You don`t *gain* anything (except additional noise), and you kill some of your bottom-end torque (not good).


----------



## JTuck (Apr 1, 2010)

I was wondering the same thing. I removed the resonator on my '00 integra (it was heavy as hell) and I gained a little noise and noticable power increase. Too bad I can't do the same on my new car. Looks like cold air intake for me!


----------



## Fast Bob (Jun 4, 2004)

JTuck said:


> I was wondering the same thing. I removed the resonator on my '00 integra (it was heavy as hell) and I gained a little noise and noticable power increase. Too bad I can't do the same on my new car. Looks like cold air intake for me!


Your car already HAS a CAI (from the factory) Aftermarket ones might LOOK cool, but do absolutely nothing for power or mileage....save your money for repairs, Noob....you`re gonna need it....


----------



## SC4ME (Nov 20, 2007)

Easy there Bob, being a noob sorta means that they are a bit ignorant on some of these issues. Marketing really does work so it is hard to know what is real and not. Plus, we all make mistakes once in a while.


----------



## Fast Bob (Jun 4, 2004)

SC4ME said:


> Easy there Bob, being a noob sorta means that they are a bit ignorant on some of these issues. Marketing really does work so it is hard to know what is real and not. Plus, we all make mistakes once in a while.


And your point is ????

I`m not breaking the guy`s balls, I`m just stating the facts...if you think *this* is harsh, maybe you should try a "softer, gentler" forum....


----------



## 6 Brit (Jan 19, 2009)

Fast Bob said:


> And your point is ????
> 
> I`m not breaking the guy`s balls, I`m just stating the facts...if you think *this* is harsh, maybe you should try a "softer, gentler" forum....


+1
everything you told him is 100% spot on

I don't see why anyone with sense would question it - the guy asked for help and he got a perfect answer :thumbup:

If only everything were so easy in life!!


----------



## petener999 (Jul 26, 2008)

6 Brit said:


> +1
> everything you told him is 100% spot on
> 
> I don't see why anyone with sense would question it - the guy asked for help and he got a perfect answer :thumbup:
> ...


Nothing is me LADY


----------



## JTuck (Apr 1, 2010)

"Aftermarket ones might LOOK cool, but do absolutely nothing for power or mileage...."

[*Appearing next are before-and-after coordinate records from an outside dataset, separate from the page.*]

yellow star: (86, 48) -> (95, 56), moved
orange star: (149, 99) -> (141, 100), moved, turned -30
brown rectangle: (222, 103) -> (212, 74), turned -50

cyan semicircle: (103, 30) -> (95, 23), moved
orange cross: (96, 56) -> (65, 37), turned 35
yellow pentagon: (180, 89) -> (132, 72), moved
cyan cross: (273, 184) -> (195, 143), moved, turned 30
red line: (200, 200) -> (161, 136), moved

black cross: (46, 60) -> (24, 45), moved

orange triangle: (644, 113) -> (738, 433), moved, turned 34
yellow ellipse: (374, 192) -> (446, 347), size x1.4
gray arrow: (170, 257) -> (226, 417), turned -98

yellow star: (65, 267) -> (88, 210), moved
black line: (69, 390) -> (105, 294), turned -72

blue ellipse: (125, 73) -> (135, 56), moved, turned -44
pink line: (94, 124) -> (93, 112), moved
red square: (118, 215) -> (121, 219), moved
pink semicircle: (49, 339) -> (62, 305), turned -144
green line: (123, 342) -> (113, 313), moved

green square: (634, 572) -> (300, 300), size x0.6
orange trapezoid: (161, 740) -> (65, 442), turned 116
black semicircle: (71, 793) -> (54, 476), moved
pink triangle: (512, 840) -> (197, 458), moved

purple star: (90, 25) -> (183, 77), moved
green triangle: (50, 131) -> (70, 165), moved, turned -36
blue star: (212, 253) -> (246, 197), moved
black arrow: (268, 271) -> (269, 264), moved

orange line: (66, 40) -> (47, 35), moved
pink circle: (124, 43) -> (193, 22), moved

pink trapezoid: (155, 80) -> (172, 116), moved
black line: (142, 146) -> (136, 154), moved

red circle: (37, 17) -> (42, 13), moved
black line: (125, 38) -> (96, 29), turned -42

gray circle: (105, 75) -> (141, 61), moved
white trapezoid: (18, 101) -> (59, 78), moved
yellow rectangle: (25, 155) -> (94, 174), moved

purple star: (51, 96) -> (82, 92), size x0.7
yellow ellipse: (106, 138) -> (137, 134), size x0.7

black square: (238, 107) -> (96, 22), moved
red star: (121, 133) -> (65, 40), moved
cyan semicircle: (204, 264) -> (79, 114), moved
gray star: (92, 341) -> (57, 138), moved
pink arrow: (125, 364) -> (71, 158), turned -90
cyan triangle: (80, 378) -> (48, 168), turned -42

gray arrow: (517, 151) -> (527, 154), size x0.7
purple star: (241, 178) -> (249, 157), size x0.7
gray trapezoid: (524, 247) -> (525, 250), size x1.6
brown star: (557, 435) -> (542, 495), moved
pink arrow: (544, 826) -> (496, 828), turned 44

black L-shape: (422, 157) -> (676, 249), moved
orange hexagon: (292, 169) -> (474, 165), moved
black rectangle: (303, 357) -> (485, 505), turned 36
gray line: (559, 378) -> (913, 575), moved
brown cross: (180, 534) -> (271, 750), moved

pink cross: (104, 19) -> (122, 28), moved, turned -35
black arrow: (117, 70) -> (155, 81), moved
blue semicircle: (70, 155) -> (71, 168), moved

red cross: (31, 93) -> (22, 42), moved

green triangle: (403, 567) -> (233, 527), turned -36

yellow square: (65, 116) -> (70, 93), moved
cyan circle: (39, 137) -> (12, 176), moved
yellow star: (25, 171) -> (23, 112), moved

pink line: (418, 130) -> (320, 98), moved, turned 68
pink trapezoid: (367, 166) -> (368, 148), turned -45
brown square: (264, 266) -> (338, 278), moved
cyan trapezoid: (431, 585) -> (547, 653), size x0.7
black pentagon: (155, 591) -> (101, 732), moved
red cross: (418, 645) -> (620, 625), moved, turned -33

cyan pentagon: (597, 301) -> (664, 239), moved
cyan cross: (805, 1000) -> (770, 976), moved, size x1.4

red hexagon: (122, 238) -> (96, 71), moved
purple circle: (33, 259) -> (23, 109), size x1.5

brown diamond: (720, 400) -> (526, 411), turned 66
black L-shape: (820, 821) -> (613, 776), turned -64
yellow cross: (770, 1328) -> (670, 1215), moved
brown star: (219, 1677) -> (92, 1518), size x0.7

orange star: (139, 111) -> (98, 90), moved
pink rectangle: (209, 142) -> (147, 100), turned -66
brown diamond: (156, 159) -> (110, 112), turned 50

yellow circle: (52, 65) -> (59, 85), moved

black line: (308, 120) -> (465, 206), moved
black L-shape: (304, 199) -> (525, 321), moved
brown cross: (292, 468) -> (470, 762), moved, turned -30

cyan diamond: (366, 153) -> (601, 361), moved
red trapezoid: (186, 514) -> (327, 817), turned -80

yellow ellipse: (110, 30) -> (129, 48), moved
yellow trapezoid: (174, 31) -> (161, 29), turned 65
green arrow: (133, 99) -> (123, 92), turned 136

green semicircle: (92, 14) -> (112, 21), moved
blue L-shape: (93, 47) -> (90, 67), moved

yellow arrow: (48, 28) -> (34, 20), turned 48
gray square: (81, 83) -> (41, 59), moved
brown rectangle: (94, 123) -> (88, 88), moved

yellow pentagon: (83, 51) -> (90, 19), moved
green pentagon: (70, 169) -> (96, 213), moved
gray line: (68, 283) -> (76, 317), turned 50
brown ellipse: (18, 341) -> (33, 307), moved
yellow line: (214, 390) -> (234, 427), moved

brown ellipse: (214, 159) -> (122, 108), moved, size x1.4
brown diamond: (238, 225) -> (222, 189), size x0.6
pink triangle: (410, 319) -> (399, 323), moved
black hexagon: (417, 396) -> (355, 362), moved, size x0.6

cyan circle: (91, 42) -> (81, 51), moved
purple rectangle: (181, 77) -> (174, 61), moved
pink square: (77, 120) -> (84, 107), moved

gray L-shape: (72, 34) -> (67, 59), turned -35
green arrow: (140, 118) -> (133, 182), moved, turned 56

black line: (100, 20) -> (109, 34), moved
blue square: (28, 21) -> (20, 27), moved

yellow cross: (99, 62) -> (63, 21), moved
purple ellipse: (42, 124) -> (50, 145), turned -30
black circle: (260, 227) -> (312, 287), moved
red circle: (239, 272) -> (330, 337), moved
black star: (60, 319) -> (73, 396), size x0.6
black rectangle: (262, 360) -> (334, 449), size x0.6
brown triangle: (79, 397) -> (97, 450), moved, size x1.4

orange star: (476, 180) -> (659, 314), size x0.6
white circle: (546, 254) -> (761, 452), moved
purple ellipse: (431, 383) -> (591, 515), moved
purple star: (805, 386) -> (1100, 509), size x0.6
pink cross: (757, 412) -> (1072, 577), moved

You must simply be mistaken about the simple rules of physics involving a combustion engine. Basically, the higher the pressure of the air going into the motor, the better. Thanks for your input anyways though.


----------



## Fast Bob (Jun 4, 2004)

JTuck said:


> "Aftermarket ones might LOOK cool, but do absolutely nothing for power or mileage...."
> 
> You must simply be mistaken about the simple rules of physics involving a combustion engine. Basically, the higher the pressure of the air going into the motor, the better. Thanks for your input anyways though.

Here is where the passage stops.